SPECIFIC INACTIVATION OF PEPSIN BY A DIAZO KETONE

Abstract

The diazo ketone L-l-diazo-4-phenyl-3-tosylamidobutanone (L-DPTB), in the presence of cupric ion, rapidly inactivates crystalline swine pepsin at pH 5.3 with parallel loss of enzymic activity toward hemoglobin and the synthetic substrate benzyloxy-carbonyl-L-histidyl-L-phenylalanyl-L-tryptophan ethyl ester. Complete inactivation is accompanied by the incorporation of one L-phenylalanyl residue (from the reagent) per pepsin molecule. Under comparable experimental conditions, L-DPTB does not react appreciably with pepsinogen or with alkali-denatured pepsin, indicating that the reagent specifically affects a group that is essential for the catalytic action of the enzyme.
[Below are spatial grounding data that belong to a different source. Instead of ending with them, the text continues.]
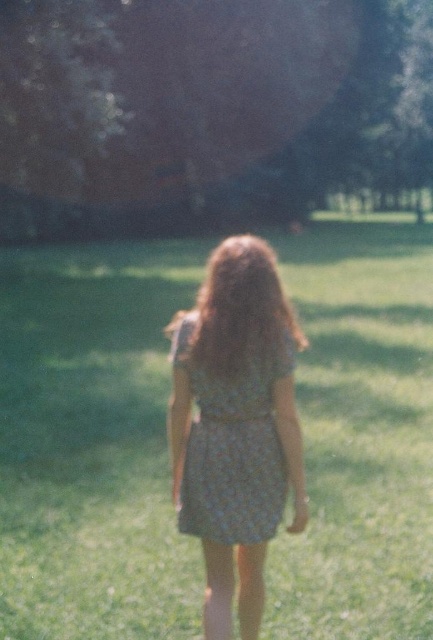 Question: Which of the following is the closest to the observer?

Choices:
 (A) floral dress at center
 (B) brown wavy hair at center
 (C) floral-patterned fabric dress at center
 (D) green textured grass at center

Answer: (C)

Question: Does green textured grass at center appear over brown wavy hair at center?

Choices:
 (A) yes
 (B) no

Answer: (A)

Question: Is green textured grass at center positioned at the back of floral dress at center?

Choices:
 (A) no
 (B) yes

Answer: (B)

Question: Among these points, which one is farthest from the camera?

Choices:
 (A) (28, 554)
 (B) (207, 358)
 (C) (228, 385)
 (D) (290, 381)

Answer: (A)

Question: Considering the real-world distances, which object is closest to the green textured grass at center?

Choices:
 (A) floral dress at center
 (B) brown wavy hair at center

Answer: (B)

Question: Can you confirm if green textured grass at center is positioned to the right of floral-patterned fabric dress at center?

Choices:
 (A) yes
 (B) no

Answer: (B)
The D-isomer of the diazo ketone reacts with pepsin much more slowly than does the L-form. The inactivation of pepsin by the isomeric forms of DPTB is compared with the effect of L- and D-forms of diazoacetylphenylalanine ethyl ester, which in the presence of cupric ion rapidly inactivate pepsin but do not appear to exhibit the stereochemical discrimination found with the diazo ketone.